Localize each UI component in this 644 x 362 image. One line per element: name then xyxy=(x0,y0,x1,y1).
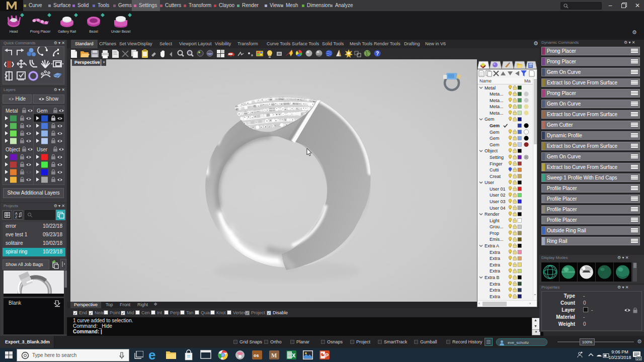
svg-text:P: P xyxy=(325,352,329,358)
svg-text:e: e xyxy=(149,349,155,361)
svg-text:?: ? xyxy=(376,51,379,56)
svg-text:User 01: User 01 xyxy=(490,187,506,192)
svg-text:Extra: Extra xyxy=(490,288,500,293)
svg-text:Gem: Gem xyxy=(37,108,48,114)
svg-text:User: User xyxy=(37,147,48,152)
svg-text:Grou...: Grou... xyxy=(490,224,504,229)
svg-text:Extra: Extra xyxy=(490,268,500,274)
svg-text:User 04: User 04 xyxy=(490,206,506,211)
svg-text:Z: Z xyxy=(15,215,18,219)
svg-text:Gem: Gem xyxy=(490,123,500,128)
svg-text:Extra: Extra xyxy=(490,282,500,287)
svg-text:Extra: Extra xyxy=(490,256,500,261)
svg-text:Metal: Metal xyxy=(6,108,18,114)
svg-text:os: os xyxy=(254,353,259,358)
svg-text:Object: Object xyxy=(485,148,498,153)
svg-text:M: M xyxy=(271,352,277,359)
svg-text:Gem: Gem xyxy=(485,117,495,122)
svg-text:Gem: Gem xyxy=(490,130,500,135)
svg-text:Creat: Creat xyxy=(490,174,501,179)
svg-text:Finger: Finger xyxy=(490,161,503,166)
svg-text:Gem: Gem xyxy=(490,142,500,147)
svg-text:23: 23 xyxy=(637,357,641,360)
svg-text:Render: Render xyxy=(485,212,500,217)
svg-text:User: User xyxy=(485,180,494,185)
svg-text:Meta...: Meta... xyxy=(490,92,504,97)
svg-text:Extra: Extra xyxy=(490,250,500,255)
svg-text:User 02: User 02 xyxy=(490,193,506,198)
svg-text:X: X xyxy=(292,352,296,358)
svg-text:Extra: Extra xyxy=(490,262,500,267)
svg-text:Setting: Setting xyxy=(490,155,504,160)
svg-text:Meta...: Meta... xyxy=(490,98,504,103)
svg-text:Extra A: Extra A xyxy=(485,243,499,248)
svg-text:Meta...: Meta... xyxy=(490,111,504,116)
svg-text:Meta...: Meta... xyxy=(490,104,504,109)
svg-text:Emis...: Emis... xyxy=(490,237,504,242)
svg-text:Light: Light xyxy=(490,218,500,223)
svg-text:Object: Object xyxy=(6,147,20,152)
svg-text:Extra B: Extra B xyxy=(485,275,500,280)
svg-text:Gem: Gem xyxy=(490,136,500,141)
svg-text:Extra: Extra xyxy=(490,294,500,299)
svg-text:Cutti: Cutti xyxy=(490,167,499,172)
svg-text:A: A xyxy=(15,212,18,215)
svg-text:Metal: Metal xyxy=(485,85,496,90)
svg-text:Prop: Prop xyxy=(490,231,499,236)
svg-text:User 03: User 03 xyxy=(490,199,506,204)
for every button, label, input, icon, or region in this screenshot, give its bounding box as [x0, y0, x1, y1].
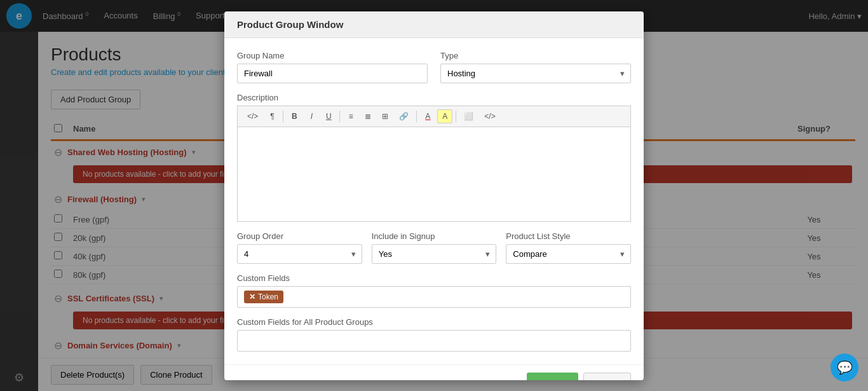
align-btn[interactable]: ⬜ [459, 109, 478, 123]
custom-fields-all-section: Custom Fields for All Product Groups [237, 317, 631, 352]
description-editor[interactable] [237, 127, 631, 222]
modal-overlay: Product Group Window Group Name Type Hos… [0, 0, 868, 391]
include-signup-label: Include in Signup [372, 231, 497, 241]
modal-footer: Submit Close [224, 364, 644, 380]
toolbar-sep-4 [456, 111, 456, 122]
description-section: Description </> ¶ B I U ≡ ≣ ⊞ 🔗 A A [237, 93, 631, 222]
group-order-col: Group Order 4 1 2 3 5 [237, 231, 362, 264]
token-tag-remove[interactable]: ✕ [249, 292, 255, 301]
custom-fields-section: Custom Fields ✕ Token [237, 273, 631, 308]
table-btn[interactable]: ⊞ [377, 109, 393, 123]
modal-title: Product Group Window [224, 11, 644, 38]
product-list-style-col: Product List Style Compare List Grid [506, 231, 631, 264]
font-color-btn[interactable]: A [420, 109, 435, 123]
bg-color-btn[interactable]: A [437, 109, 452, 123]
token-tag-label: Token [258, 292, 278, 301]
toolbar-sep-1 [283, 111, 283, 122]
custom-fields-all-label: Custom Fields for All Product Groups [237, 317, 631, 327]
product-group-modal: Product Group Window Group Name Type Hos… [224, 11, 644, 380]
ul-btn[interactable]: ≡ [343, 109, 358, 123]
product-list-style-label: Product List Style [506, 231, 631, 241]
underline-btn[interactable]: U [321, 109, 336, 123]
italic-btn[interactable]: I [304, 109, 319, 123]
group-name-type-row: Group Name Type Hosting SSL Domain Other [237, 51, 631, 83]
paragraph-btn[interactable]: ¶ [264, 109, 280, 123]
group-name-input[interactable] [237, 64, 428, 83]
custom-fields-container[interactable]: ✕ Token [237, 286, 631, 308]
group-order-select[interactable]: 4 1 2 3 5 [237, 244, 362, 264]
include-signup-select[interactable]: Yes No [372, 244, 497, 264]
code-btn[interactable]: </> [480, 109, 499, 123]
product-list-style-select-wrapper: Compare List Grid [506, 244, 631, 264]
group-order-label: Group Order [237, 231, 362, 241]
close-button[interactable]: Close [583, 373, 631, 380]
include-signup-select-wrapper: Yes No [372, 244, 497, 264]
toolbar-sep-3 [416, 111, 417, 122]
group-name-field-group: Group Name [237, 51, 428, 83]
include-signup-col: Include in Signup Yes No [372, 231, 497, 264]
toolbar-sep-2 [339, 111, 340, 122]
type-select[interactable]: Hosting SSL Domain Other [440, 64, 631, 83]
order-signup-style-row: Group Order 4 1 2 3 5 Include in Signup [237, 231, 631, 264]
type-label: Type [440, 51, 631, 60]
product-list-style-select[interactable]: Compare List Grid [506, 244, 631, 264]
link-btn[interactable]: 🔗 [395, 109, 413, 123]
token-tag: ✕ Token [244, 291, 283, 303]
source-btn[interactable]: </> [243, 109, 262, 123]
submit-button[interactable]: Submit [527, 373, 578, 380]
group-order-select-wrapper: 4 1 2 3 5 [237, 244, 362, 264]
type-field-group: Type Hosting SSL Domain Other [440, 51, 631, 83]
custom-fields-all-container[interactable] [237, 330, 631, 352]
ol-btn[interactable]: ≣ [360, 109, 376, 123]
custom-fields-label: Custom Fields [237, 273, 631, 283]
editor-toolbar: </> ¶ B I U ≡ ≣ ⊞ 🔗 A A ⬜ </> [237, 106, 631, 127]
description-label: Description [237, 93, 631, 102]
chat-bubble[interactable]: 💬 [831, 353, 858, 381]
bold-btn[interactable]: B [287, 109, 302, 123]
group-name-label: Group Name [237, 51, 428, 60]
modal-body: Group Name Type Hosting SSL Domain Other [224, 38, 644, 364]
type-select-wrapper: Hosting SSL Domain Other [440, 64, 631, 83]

☆ ☆ ☆ ☆ ☆

About this task:
In your copy of the material, match every word exactly and include no pictures.

Task response:
Localize each UI component in this 644 x 362 image. One line per element: name then xyxy=(x0,y0,x1,y1).
svg-text:P: P xyxy=(325,352,329,358)
svg-text:e: e xyxy=(149,349,155,361)
svg-text:?: ? xyxy=(376,51,379,56)
svg-text:User 01: User 01 xyxy=(490,187,506,192)
svg-text:Extra: Extra xyxy=(490,288,500,293)
svg-text:Gem: Gem xyxy=(37,108,48,114)
svg-text:User: User xyxy=(37,147,48,152)
svg-text:Grou...: Grou... xyxy=(490,224,504,229)
svg-text:Extra: Extra xyxy=(490,268,500,274)
svg-text:User 04: User 04 xyxy=(490,206,506,211)
svg-text:Z: Z xyxy=(15,215,18,219)
svg-text:Gem: Gem xyxy=(490,123,500,128)
svg-text:Extra: Extra xyxy=(490,282,500,287)
svg-text:Extra: Extra xyxy=(490,256,500,261)
svg-text:Metal: Metal xyxy=(6,108,18,114)
svg-text:os: os xyxy=(254,353,259,358)
svg-text:Object: Object xyxy=(485,148,498,153)
svg-text:M: M xyxy=(271,352,277,359)
svg-text:Gem: Gem xyxy=(485,117,495,122)
svg-text:Gem: Gem xyxy=(490,130,500,135)
svg-text:Creat: Creat xyxy=(490,174,501,179)
svg-text:Finger: Finger xyxy=(490,161,503,166)
svg-text:Gem: Gem xyxy=(490,142,500,147)
svg-text:23: 23 xyxy=(637,357,641,360)
svg-text:Render: Render xyxy=(485,212,500,217)
svg-text:User: User xyxy=(485,180,494,185)
svg-text:Meta...: Meta... xyxy=(490,92,504,97)
svg-text:Extra: Extra xyxy=(490,250,500,255)
svg-text:User 02: User 02 xyxy=(490,193,506,198)
svg-text:X: X xyxy=(292,352,296,358)
svg-text:Extra: Extra xyxy=(490,262,500,267)
svg-text:Setting: Setting xyxy=(490,155,504,160)
svg-text:Meta...: Meta... xyxy=(490,98,504,103)
svg-text:Extra A: Extra A xyxy=(485,243,499,248)
svg-text:Meta...: Meta... xyxy=(490,111,504,116)
svg-text:Meta...: Meta... xyxy=(490,104,504,109)
svg-text:Emis...: Emis... xyxy=(490,237,504,242)
svg-text:Light: Light xyxy=(490,218,500,223)
svg-text:Object: Object xyxy=(6,147,20,152)
svg-text:Extra B: Extra B xyxy=(485,275,500,280)
svg-text:Gem: Gem xyxy=(490,136,500,141)
svg-text:Extra: Extra xyxy=(490,294,500,299)
svg-text:Cutti: Cutti xyxy=(490,167,499,172)
svg-text:A: A xyxy=(15,212,18,215)
svg-text:Metal: Metal xyxy=(485,85,496,90)
svg-text:Prop: Prop xyxy=(490,231,499,236)
svg-text:User 03: User 03 xyxy=(490,199,506,204)
for every button, label, input, icon, or region in this screenshot, give its bounding box as [x0, y0, x1, y1].
align-btn[interactable]: ⬜ [459, 109, 478, 123]
custom-fields-all-section: Custom Fields for All Product Groups [237, 317, 631, 352]
description-editor[interactable] [237, 127, 631, 222]
modal-overlay: Product Group Window Group Name Type Hos… [0, 0, 868, 391]
include-signup-label: Include in Signup [372, 231, 497, 241]
modal-footer: Submit Close [224, 364, 644, 380]
toolbar-sep-4 [456, 111, 456, 122]
description-section: Description </> ¶ B I U ≡ ≣ ⊞ 🔗 A A [237, 93, 631, 222]
group-order-col: Group Order 4 1 2 3 5 [237, 231, 362, 264]
token-tag-remove[interactable]: ✕ [249, 292, 255, 301]
custom-fields-section: Custom Fields ✕ Token [237, 273, 631, 308]
table-btn[interactable]: ⊞ [377, 109, 393, 123]
modal-title: Product Group Window [224, 11, 644, 38]
product-list-style-col: Product List Style Compare List Grid [506, 231, 631, 264]
font-color-btn[interactable]: A [420, 109, 435, 123]
bg-color-btn[interactable]: A [437, 109, 452, 123]
token-tag-label: Token [258, 292, 278, 301]
toolbar-sep-1 [283, 111, 283, 122]
custom-fields-all-label: Custom Fields for All Product Groups [237, 317, 631, 327]
product-group-modal: Product Group Window Group Name Type Hos… [224, 11, 644, 380]
ul-btn[interactable]: ≡ [343, 109, 358, 123]
product-list-style-label: Product List Style [506, 231, 631, 241]
underline-btn[interactable]: U [321, 109, 336, 123]
italic-btn[interactable]: I [304, 109, 319, 123]
group-name-type-row: Group Name Type Hosting SSL Domain Other [237, 51, 631, 83]
paragraph-btn[interactable]: ¶ [264, 109, 280, 123]
group-name-input[interactable] [237, 64, 428, 83]
custom-fields-container[interactable]: ✕ Token [237, 286, 631, 308]
group-order-select[interactable]: 4 1 2 3 5 [237, 244, 362, 264]
include-signup-select[interactable]: Yes No [372, 244, 497, 264]
code-btn[interactable]: </> [480, 109, 499, 123]
product-list-style-select-wrapper: Compare List Grid [506, 244, 631, 264]
group-order-label: Group Order [237, 231, 362, 241]
close-button[interactable]: Close [583, 373, 631, 380]
include-signup-select-wrapper: Yes No [372, 244, 497, 264]
toolbar-sep-3 [416, 111, 417, 122]
group-name-field-group: Group Name [237, 51, 428, 83]
include-signup-col: Include in Signup Yes No [372, 231, 497, 264]
toolbar-sep-2 [339, 111, 340, 122]
type-select[interactable]: Hosting SSL Domain Other [440, 64, 631, 83]
order-signup-style-row: Group Order 4 1 2 3 5 Include in Signup [237, 231, 631, 264]
type-label: Type [440, 51, 631, 60]
product-list-style-select[interactable]: Compare List Grid [506, 244, 631, 264]
link-btn[interactable]: 🔗 [395, 109, 413, 123]
token-tag: ✕ Token [244, 291, 283, 303]
source-btn[interactable]: </> [243, 109, 262, 123]
submit-button[interactable]: Submit [527, 373, 578, 380]
group-order-select-wrapper: 4 1 2 3 5 [237, 244, 362, 264]
type-field-group: Type Hosting SSL Domain Other [440, 51, 631, 83]
custom-fields-all-container[interactable] [237, 330, 631, 352]
ol-btn[interactable]: ≣ [360, 109, 376, 123]
custom-fields-label: Custom Fields [237, 273, 631, 283]
editor-toolbar: </> ¶ B I U ≡ ≣ ⊞ 🔗 A A ⬜ </> [237, 106, 631, 127]
description-label: Description [237, 93, 631, 102]
chat-bubble[interactable]: 💬 [831, 353, 858, 381]
bold-btn[interactable]: B [287, 109, 302, 123]
group-name-label: Group Name [237, 51, 428, 60]
modal-body: Group Name Type Hosting SSL Domain Other [224, 38, 644, 364]
type-select-wrapper: Hosting SSL Domain Other [440, 64, 631, 83]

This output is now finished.